[WHAT IS REQUIRED]:
Return only the number of lines in the data below where the word "question" appears.

[Page layout parsing data]:
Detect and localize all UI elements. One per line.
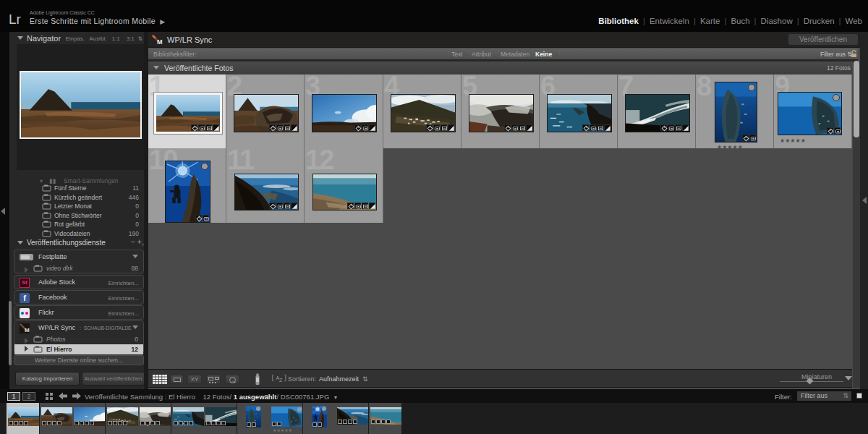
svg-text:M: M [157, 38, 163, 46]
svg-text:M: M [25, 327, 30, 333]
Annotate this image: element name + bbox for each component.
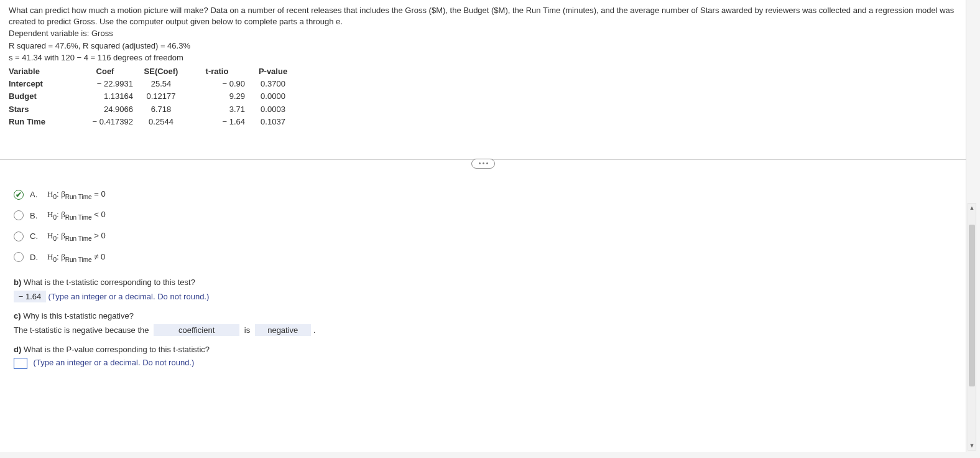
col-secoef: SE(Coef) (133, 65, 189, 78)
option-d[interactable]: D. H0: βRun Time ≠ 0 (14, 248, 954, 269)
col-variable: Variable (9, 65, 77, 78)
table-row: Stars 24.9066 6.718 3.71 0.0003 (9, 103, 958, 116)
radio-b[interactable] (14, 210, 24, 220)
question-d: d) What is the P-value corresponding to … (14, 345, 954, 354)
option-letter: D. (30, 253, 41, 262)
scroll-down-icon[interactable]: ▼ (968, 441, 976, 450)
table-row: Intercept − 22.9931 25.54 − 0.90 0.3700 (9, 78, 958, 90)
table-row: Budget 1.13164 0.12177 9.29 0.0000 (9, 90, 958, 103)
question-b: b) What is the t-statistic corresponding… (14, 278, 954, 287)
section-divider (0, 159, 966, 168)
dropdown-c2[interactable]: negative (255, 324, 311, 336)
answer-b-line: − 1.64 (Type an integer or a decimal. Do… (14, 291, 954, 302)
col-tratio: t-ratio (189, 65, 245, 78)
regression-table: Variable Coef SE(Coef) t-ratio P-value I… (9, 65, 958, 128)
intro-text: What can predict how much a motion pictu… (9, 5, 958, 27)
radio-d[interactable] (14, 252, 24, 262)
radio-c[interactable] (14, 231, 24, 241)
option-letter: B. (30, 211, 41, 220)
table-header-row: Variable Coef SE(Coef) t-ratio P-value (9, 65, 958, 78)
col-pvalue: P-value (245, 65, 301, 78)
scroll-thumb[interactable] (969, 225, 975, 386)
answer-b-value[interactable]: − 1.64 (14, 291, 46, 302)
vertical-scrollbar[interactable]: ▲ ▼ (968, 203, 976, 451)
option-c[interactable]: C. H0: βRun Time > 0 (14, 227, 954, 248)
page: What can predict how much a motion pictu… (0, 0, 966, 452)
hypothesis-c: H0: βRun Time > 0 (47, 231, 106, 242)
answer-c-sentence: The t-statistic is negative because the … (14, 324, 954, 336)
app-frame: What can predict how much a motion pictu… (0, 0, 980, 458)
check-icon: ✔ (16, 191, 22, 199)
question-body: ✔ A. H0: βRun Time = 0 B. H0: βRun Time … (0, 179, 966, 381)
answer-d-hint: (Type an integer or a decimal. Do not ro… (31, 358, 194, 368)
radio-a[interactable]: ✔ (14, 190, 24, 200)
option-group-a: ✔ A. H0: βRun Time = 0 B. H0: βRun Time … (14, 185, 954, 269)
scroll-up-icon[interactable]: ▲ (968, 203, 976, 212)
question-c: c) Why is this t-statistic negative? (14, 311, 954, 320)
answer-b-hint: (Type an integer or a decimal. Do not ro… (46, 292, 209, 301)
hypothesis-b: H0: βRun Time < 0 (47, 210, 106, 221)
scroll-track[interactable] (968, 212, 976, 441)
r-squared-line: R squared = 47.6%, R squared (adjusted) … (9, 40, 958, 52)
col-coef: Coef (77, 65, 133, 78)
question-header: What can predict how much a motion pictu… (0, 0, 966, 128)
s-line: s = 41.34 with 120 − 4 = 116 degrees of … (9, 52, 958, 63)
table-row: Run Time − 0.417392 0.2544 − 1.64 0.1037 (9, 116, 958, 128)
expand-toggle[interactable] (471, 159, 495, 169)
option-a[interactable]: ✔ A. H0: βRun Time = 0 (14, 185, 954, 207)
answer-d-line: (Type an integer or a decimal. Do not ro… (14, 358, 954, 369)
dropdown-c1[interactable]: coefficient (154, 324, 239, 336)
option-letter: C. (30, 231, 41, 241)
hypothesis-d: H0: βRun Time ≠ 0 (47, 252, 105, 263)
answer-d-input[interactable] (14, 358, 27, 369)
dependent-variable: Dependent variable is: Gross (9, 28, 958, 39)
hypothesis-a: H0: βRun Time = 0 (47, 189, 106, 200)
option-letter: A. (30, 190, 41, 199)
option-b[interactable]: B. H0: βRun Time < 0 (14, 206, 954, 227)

[EXERCISE ANSWER]:
5